La Période du moyen âge, jusqu'au milieu de XVI s., ne favorisait pas du tout le développement biologique, comme, d'ailleurs, et d'autres sciences. À cette période dominait la relation intolérante à toutes expériences scientifiques, particulièrement dans le domaine de la connaissance des sacrements de la naissance, le développement de vie et la mort. Tout qu'était permis la noblesse, était exposé dans les travaux Aristotelja et les commentaires des pères de l'église.

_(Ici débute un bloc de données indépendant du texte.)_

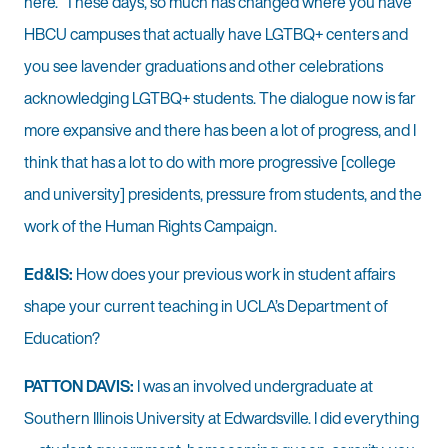
here.” These days, so much has changed where you have
HBCU campuses that actually have LGTBQ+ centers and
you see lavender graduations and other celebrations
acknowledging LGTBQ+ students. The dialogue now is far
more expansive and there has been a lot of progress, and I
think that has a lot to do with more progressive [college
and university] presidents, pressure from students, and the
work of the Human Rights Campaign.
Ed&IS:
How does your previous work in student affairs
shape your current teaching in UCLA’s Department of
Education?
PATTON DAVIS:
I was an involved undergraduate at
Southern Illinois University at Edwardsville. I did everything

Au moyen âge les gens non s'intéressaient particulièrement à la nature vivante. L'existence des plantes était perçue comme le fait, le lui-même compris. Les herbes recueillaient pour apprendre leurs propriétés, et s'en servaient dans la médecine. Croyaient que chaque plante créée par le Dieu, a le signe distinctif soufflant, quelles ses propriétés sont utiles à la personne. S'intéressaient partout aux animaux domestiques répandus. On les savait, particulièrement, celui de quoi ils se nourrissent, comme se multiplient, augmentent pour devenir finalement la nourriture pour la personne.
En même temps presque ne connaissaient rien les animaux sauvages. Il y avait une opinion qu'ils servent au diable. Après eux on ne conduisait pas les observations, ne les étudiaient pas, n'écrivaient pas les travaux scientifiques selon la zoologie. Au moyen âge la science s'appuyait, principalement, sur les autorités.